By Tama Salim
© The Jakarta Post
The country’s largest pay-TV provider, PT MNC Sky Vision (MSKY), has voiced concern over “illegal operators” that potentially cause losses to the entire paid-television industry.
Effendi Budiman, MNC Sky Vision’s director of finances and investor relations, said the company was losing potential business because some of its customers relayed the television content to other households in surrounding areas for low fees.
“We have found that these illegal operators are our own subscribers,” Effendi told The Jakarta Post on Monday.
Even though the potential losses were unquantifiable due to the nature of the operations, Effendi said that there could potentially be just as many people enjoying illicit broadcasting services as there were paying customers industry-wide.
“There may be 3 million TV households consuming illegally broadcast content, just as many as the number of pay-TV subscribers from all of the industry’s players last year,” he said.
There are currently 253 million people in the country, which according to Effendi means an average of 50 million households with TVs. From that figure, only 20 million to 25 million can afford pay-TV services and are targeted by the company. “Even then we have a 7 percent market penetration rate,” he added.
According to the company’s first-half financial report this year, the firm posted Rp 1.58 trillion (US$ 135 million) in revenue, an 8.75 percent increase year-on-year.
However, the company also booked Rp 13.62 billion in losses, or a 13.39 percent decrease from the same period last year.
Effendi said his firm aimed to book a 30 percent increase in total revenue this year, up from Rp 3.02 trillion last year, with earnings before interest, taxes, depreciation and amortization (EBITDA) to stay at about 40 percent of the targeted revenue.
The company posted a 26.4 percent growth in revenue last year, from Rp 2.39 trillion in the previous year.
Effendi said that MSKY had been feeling the effects from illegal operators in the last three to five years. From a market perspective, however, he said that subscribers who benefited from relayed content were not traditionally part of the target market that the company pursued.
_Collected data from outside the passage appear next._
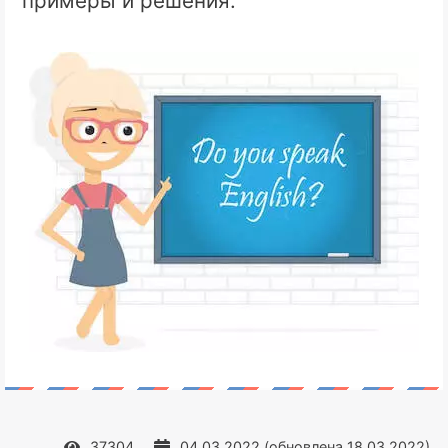
примеры и решения.
37304
04.03.2022
(обновлена
18.03.2022
)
He said the people who paid for cheap access to the networks mostly had no fixed income and still regarded pay-TV a luxury. They also represented a high churn rate — an index measuring the “lifetime” of a customer consuming services.
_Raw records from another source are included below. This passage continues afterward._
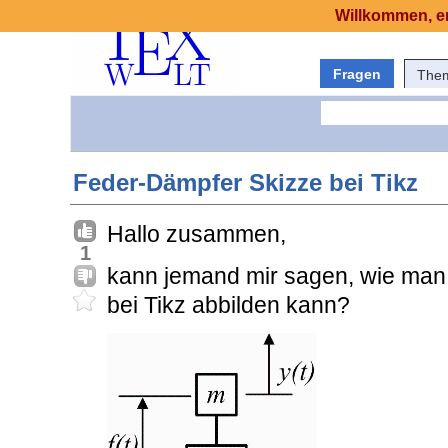
Willkommen, er
Fragen
The
Feder-Dämpfer Skizze bei Tikz
Hallo zusammen,
1
kann jemand mir sagen, wie man
bei Tikz abbilden kann?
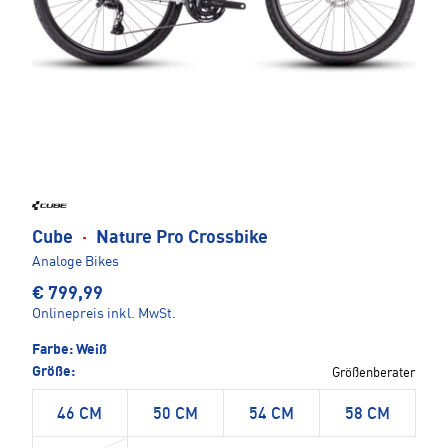
Cube
·
Nature Pro Crossbike
Analoge Bikes
€ 799,99
Onlinepreis inkl. MwSt.
Farbe:
Weiß
Größe:
Größenberater
46 CM
50 CM
54 CM
58 CM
“We have intelligence in the field [to find out],” Effendi said.
In a corporate update on Monday, Sky Vision’s president director, Rudi Tanoesoedibjo, said that illegal operators had become more competitive in broadcasting paid content without paying royalties, prompting the firm to invite multimedia associations and law enforcers alike to rid the industry of such practices.
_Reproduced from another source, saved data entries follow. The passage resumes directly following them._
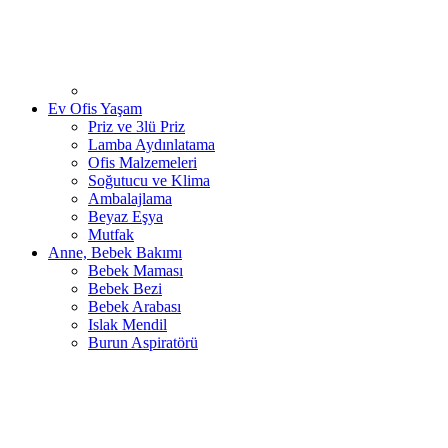
Ev Ofis Yaşam
Priz ve 3lü Priz
Lamba Aydınlatama
Ofis Malzemeleri
Soğutucu ve Klima
Ambalajlama
Beyaz Eşya
Mutfak
Anne, Bebek Bakımı
Bebek Maması
Bebek Bezi
Bebek Arabası
Islak Mendil
Burun Aspiratörü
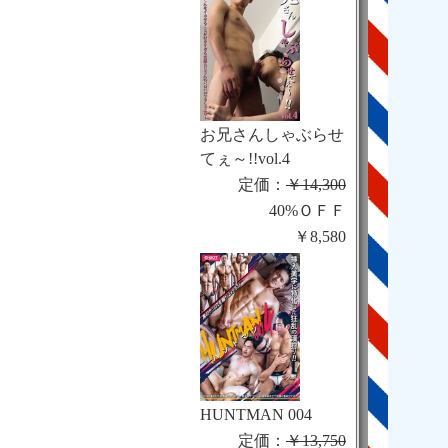
お兄さんしゃぶらせ
てぇ～!!vol.4
定価：
￥14,300
40%ＯＦＦ
￥8,580
HUNTMAN 004
定価：
￥13,750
MSKY, which operates the Indovision, Top TV and Okevision networks, secured a lion’s share of the market last year with 2.3 million subscribers, or 74 percent of Indonesia’s pay-TV subscribers, according to a recent report by Media Partners Asia.
The company’s independent director said that Indovision subscribers made up 51 percent of the company’s subscribers, followed by Top TV and Okevision, which made up 34 percent and 15 percent, respectively.
He said that MSKY aimed to increase its market share to 75 percent this year by targeting 600,000 new subscribers, meaning its total number of subscribers could stand at between 2.9 million and 3 million by year-end.
Even so, he said it was unnecessary for the firm to contribute part of its capital expenditure to strengthen the security of its networks and root out the cause of illicit broadcasting.
The firm had allocated $40 million to capital spending throughout the first half and planned to spend $90 million to $100 million by year-end.